Is your school being as green as you think it is?

Between 2007 and 2014, emissions per square foot declined 13 percent

Despite higher ed’s progress in reducing energy use and making facilities more sustainable, it turns out that the biggest factor in the drop has been due to a change from coal and oil to natural gas, a cleaner-burning fuel.

Between 2007 and 2014, emissions per square foot have declined 13 percent, found a recent study of energy use and carbon emissions data at 343 U.S. colleges and universities from Sightlines, a university facilities cost-analysis provider, and the University of New Hampshire Sustainability Institute.

The concept of carbon emission reduction is relatively new, and although many institutions have enthusiastically enacted measures and erected “green” buildings, it’s an ongoing learning process.

According to Jennifer Andrews,project director for the Sustainability Institute at UNH, there are two prevalent misconceptions about green buildings.

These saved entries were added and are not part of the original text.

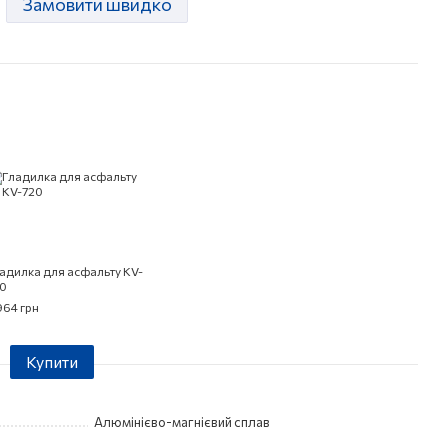
Замовити швидко
адилка для асфальту KV-
0
964 грн
Купити
Алюмінієво-магнієвий сплав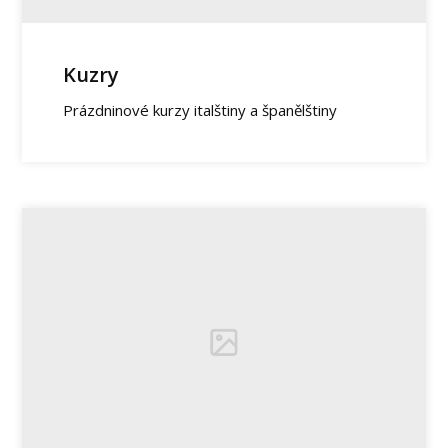
Kuzry
Prázdninové kurzy italštiny a španělštiny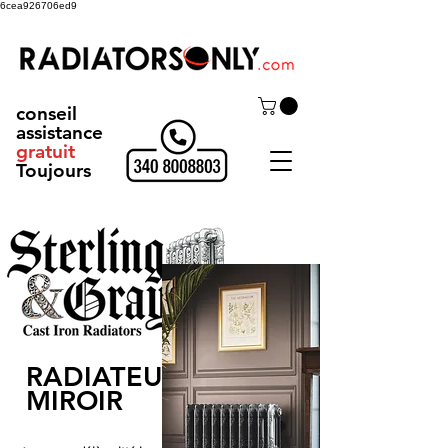
6cea926706ed9
conseil
assistance
gratuit
Toujours
RADIATEUR
MIROIR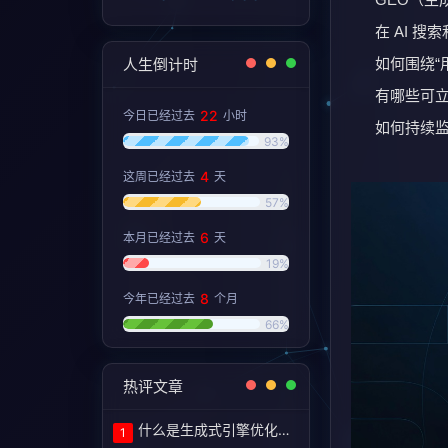
在 AI 搜
人生倒计时
如何围绕“用
有哪些可立
22
今日已经过去
小时
如何持续监
93%
4
这周已经过去
天
57%
6
本月已经过去
天
19%
8
今年已经过去
个月
66%
热评文章
什么是生成式引擎优化（GEO）？定义和含义！
1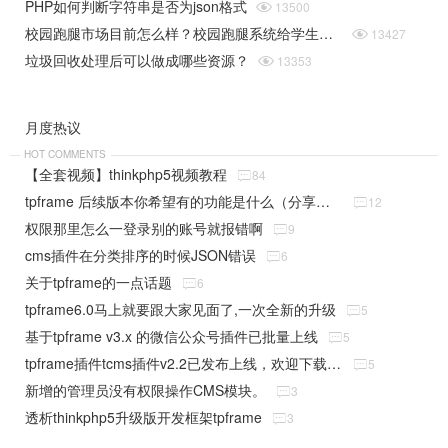
PHP如何判断字符串是否为json格式

13500
校园跑腿市场目前怎么样？校园跑腿系统给学生带来了哪些便捷？

13427
垃圾回收处理后可以做成哪些资源？

13353
月度热议
HOT COMMENTS
【全套视频】thinkphp5视频教程

84
tpframe 后续版本你希望有的功能是什么（分享贴）

12
权限那里怎么一登录别的账号就报错啊

9
cms插件在分类排序的时候JSON错误

6
关于tpframe的一点话题

6
tpframe6.0马上就要跟大家见面了,一次全新的升级

5
基于tpframe v3.x 的微信公众号插件已批量上线

5
tpframe插件tcms插件v2.2已发布上线，欢迎下载使用

5
新增的管理员没有权限操作CMS模块。

3
透析thinkphp5升级版开发框架tpframe

3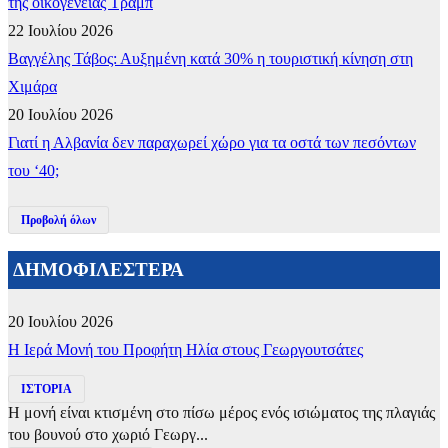
της οικογένειας Τραμπ
22 Ιουλίου 2026
Βαγγέλης Τάβος: Αυξημένη κατά 30% η τουριστική κίνηση στη
Χιμάρα
20 Ιουλίου 2026
Γιατί η Αλβανία δεν παραχωρεί χώρο για τα οστά των πεσόντων
του ‘40;
Προβολή όλων
ΔΗΜΟΦΙΛΕΣΤΕΡΑ
20 Ιουλίου 2026
​Η Ιερά Μονή του Προφήτη Ηλία στους Γεωργουτσάτες
ΙΣΤΟΡΙΑ
Η μονή είναι κτισμένη στο πίσω μέρος ενός ισιώματος της πλαγιάς
του βουνού στο χωριό Γεωργ...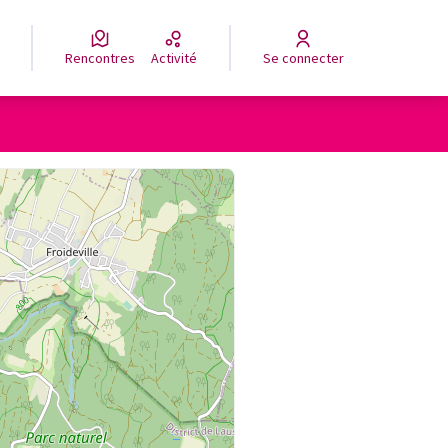
Rencontres
Activité
Se connecter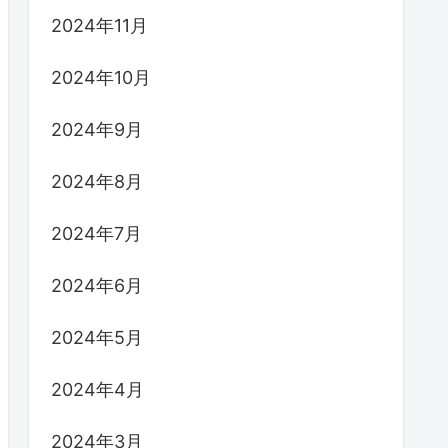
2024年11月
2024年10月
2024年9月
2024年8月
2024年7月
2024年6月
2024年5月
2024年4月
2024年3月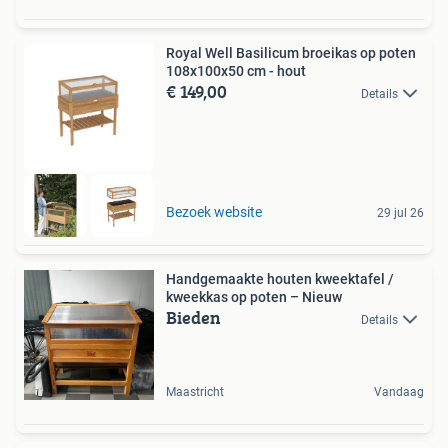
Royal Well Basilicum broeikas op poten
108x100x50 cm - hout
€ 149,00
Details
Bezoek website
29 jul 26
Handgemaakte houten kweektafel /
kweekkas op poten – Nieuw
Bieden
Details
Maastricht
Vandaag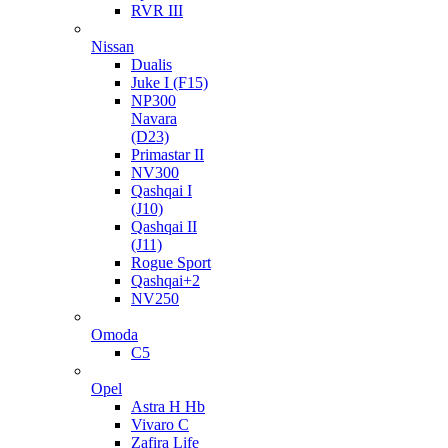
RVR III
Nissan
Dualis
Juke I (F15)
NP300
Navara
(D23)
Primastar II
NV300
Qashqai I
(J10)
Qashqai II
(J11)
Rogue Sport
Qashqai+2
NV250
Omoda
C5
Opel
Astra H Hb
Vivaro C
Zafira Life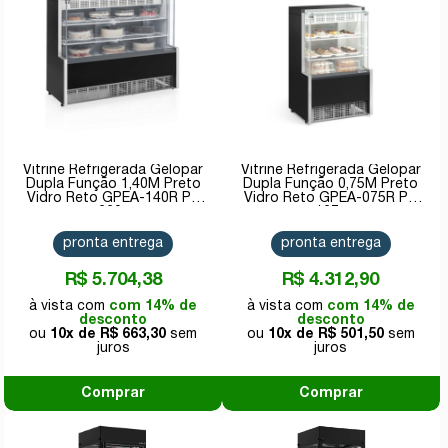
Vitrine Refrigerada Gelopar
Vitrine Refrigerada Gelopar
Dupla Função 1,40M Preto
Dupla Função 0,75M Preto
Vidro Reto GPEA-140R PR
Vidro Reto GPEA-075R PR
220v
127v
pronta entrega
pronta entrega
R$ 5.704,38
R$ 4.312,90
com 14% de
com 14% de
desconto
desconto
10x de
R$ 663,30
10x de
R$ 501,50
Comprar
Comprar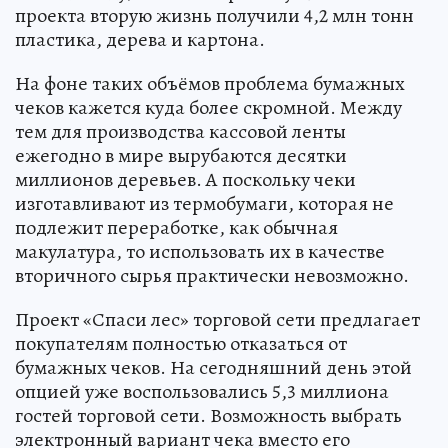
проекта вторую жизнь получили 4,2 млн тонн
пластика, дерева и картона.
На фоне таких объёмов проблема бумажных
чеков кажется куда более скромной. Между
тем для производства кассовой ленты
ежегодно в мире вырубаются десятки
миллионов деревьев. А поскольку чеки
изготавливают из термобумаги, которая не
подлежит переработке, как обычная
макулатура, то использовать их в качестве
вторичного сырья практически невозможно.
Проект «Спаси лес» торговой сети предлагает
покупателям полностью отказаться от
бумажных чеков. На сегодняшний день этой
опцией уже воспользовались 5,3 миллиона
гостей торговой сети. Возможность выбрать
электронный вариант чека вместо его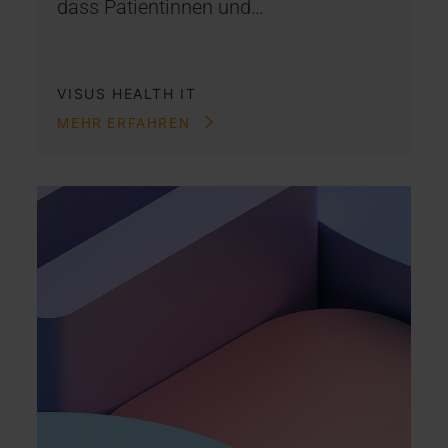
dass Patientinnen und…
VISUS HEALTH IT
MEHR ERFAHREN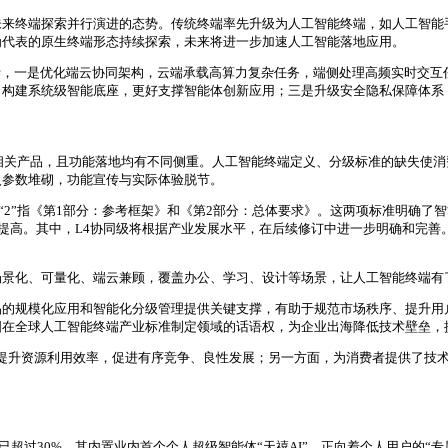
未来终端探索并行演进的态势。传统终端率先升级为人工智能终端，如人工智能
为代表的原生终端形态持续探索，未来将进一步加速人工智能落地应用。
析，一是优化端云协同架构，云端承载高算力复杂任务，端侧处理高频实时交互
，构建系统级智能底座，更好支撑智能体创新应用；三是升级安全隐私保障体系
端相关产品，且功能落地均有不同侧重。人工智能终端定义、分级标准的缺失使
入参数堆砌，功能宣传与实际体验脱节。
，“2”指《第1部分：参考框架》和《第2部分：总体要求》。这两项标准明确
依次提高。其中，L4协同级将根据产业发展水平，在后续修订中进一步明确和完善
景化、可量化、端云兼顾，覆盖办公、学习、设计等场景，让人工智能终端有了
品的规模化应用和智能化分级管理提供关键支撑，有助于规范市场秩序、提升用
国在全球人工智能终端产业标准制定领域的话语权，为企业出海降低技术壁垒，
提升资源利用效率，促进有序竞争、良性发展；另一方面，为消费者提供了技
比已超过30%。其内置业内首个个人超级智能体“天禧AI”，正向着个人用户的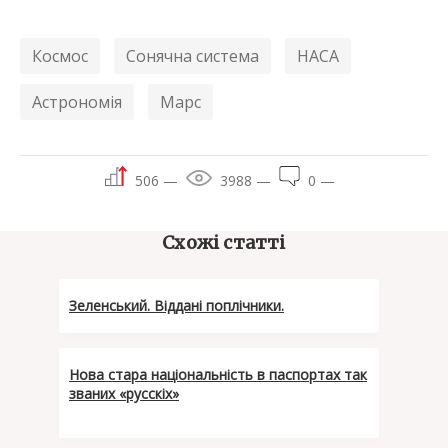
Космос
Сонячна система
НАСА
Астрономія
Марс
506 —
3988 —
0 —
Схожі статті
Зеленський. Віддані поплічники.
Нова стара національність в паспортах так
званих «русскіх»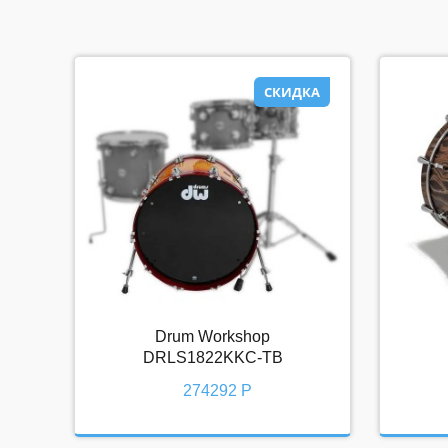
СКИДКА
СКИДКА
Drum Workshop
Drum Workshop DRLS1822KKC-
DRLS1822KKC-TB
TB
274292 Р
274292 Р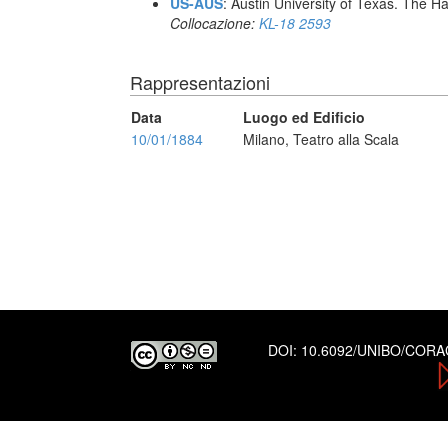
US-AUS
: Austin University of Texas. The
Collocazione:
KL-18 2593
Rappresentazioni
Data
Luogo ed Edificio
10/01/1884
Milano, Teatro alla Scala
DOI:
10.6092/UNIBO/COR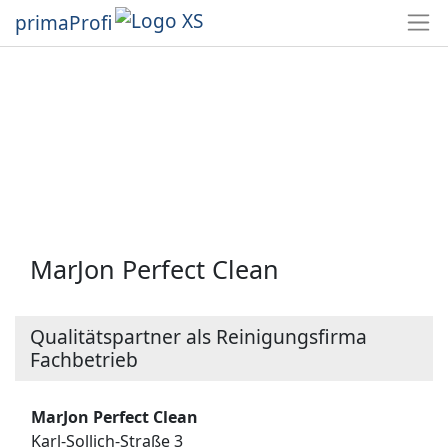
primaProfi
MarJon Perfect Clean
Qualitätspartner als Reinigungsfirma
Fachbetrieb
MarJon Perfect Clean
Karl-Sollich-Straße 3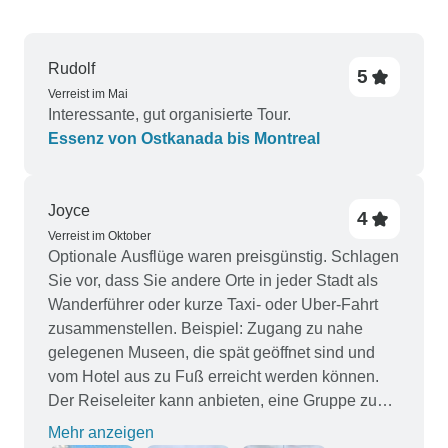
Rudolf
5
Verreist im Mai
Interessante, gut organisierte Tour.
Essenz von Ostkanada bis Montreal
Joyce
4
Verreist im Oktober
Optionale Ausflüge waren preisgünstig. Schlagen
Sie vor, dass Sie andere Orte in jeder Stadt als
Wanderführer oder kurze Taxi- oder Uber-Fahrt
zusammenstellen. Beispiel: Zugang zu nahe
gelegenen Museen, die spät geöffnet sind und
vom Hotel aus zu Fuß erreicht werden können.
Der Reiseleiter kann anbieten, eine Gruppe zu
begleiten, die daran interessiert ist, während der
Mehr anzeigen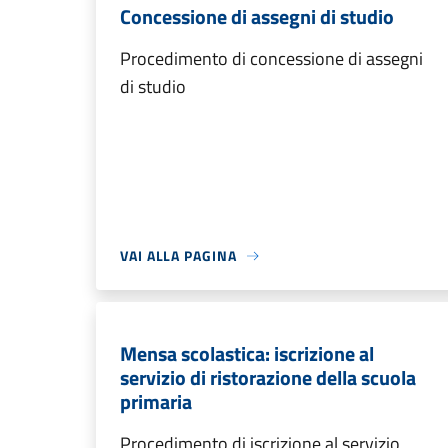
Concessione di assegni di studio
Procedimento di concessione di assegni
di studio
VAI ALLA PAGINA
Mensa scolastica: iscrizione al
servizio di ristorazione della scuola
primaria
Procedimento di iscrizione al servizio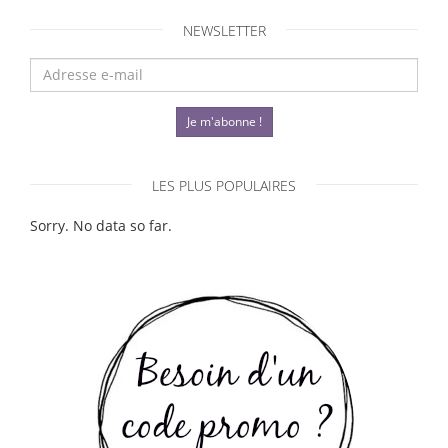
NEWSLETTER
Je m'abonne !
LES PLUS POPULAIRES
Sorry. No data so far.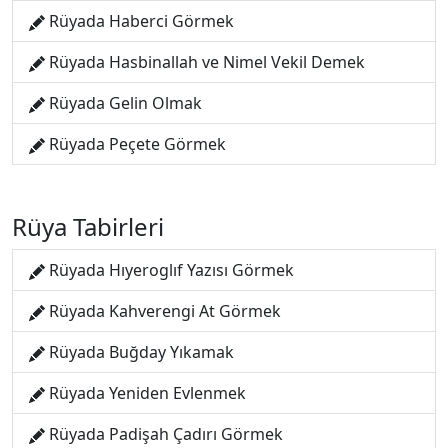
Rüyada Haberci Görmek
Rüyada Hasbinallah ve Nimel Vekil Demek
Rüyada Gelin Olmak
Rüyada Peçete Görmek
Rüya Tabirleri
Rüyada Hıyeroglıf Yazısı Görmek
Rüyada Kahverengi At Görmek
Rüyada Buğday Yıkamak
Rüyada Yeniden Evlenmek
Rüyada Padişah Çadırı Görmek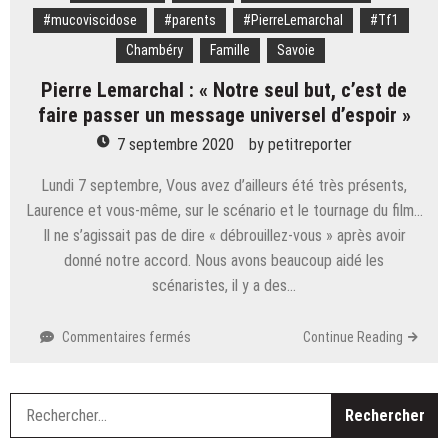
#mucoviscidose
#parents
#PierreLemarchal
#Tf1
Chambéry
Famille
Savoie
Pierre Lemarchal : « Notre seul but, c’est de
faire passer un message universel d’espoir »
7 septembre 2020
by
petitreporter
Lundi 7 septembre, Vous avez d’ailleurs été très présents,
Laurence et vous-même, sur le scénario et le tournage du film…
Il ne s’agissait pas de dire « débrouillez-vous » après avoir
donné notre accord. Nous avons beaucoup aidé les
scénaristes, il y a des…
sur
Commentaires fermés
Continue Reading
Pierre
Lemarchal
:
R
« Notre
seul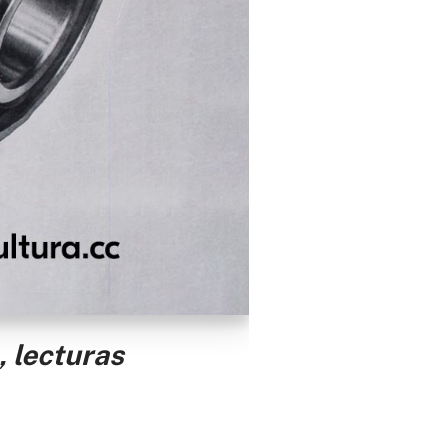
, lecturas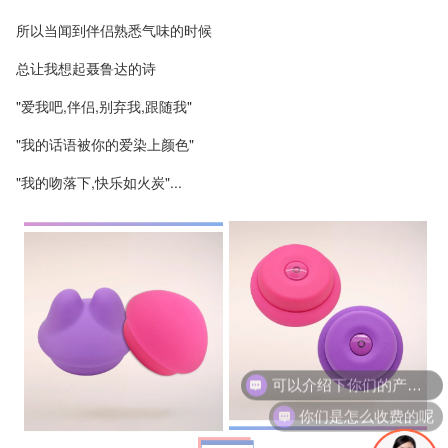
所以当闻到伴侣熟悉气味的时候
总让我想起聂鲁达的诗
"爱我吧,伴侣,别弃我,跟随我"
"我的话语被你的爱染上颜色"
"我的吻落下,快乐如火炭"...
你们是怎么收费的呢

The first is that many institutions think that simply putting up a green building is a cure-all.

“I think people’s experience on the ground suggests that’s not true,” she says. “It’s more complicated than that.” As in any evolving endeavor, unanticipated issues have needed to be resolved, which often requires additional resources, time and effort.

The second misconception: that green buildings are only for schools that “have a lot of money to play with,” Andrews says.

“That goes back to first cost versus long-term cost. Very often, if you design, build and operate a green building, in the long run it is a much less expensive proposition, and hopefully a more attractive one. For [decision-makers] it comes down to, are we talking about one year or are we talking about the life of that building? It’s all perspective.”

The analysis, based on 1.5 billion square feet of campus facilities, also found that replacing older, inefficient buildings with new, more efficient ones was not lowering emissions. “It isn’t the case that more-efficient buildings aren’t more efficient,” says Andrews. “It’s the case that we tend not to just replace but upgrade, and a lot of those upgrades are energy intensive.”

Consequently, energy use was only down just 2 percent since 2007. There has also been a significant increase in campus expansions, which has offset much of the reduction in carbon emissions as additional buildings, even fuel-efficient ones, boost power needs.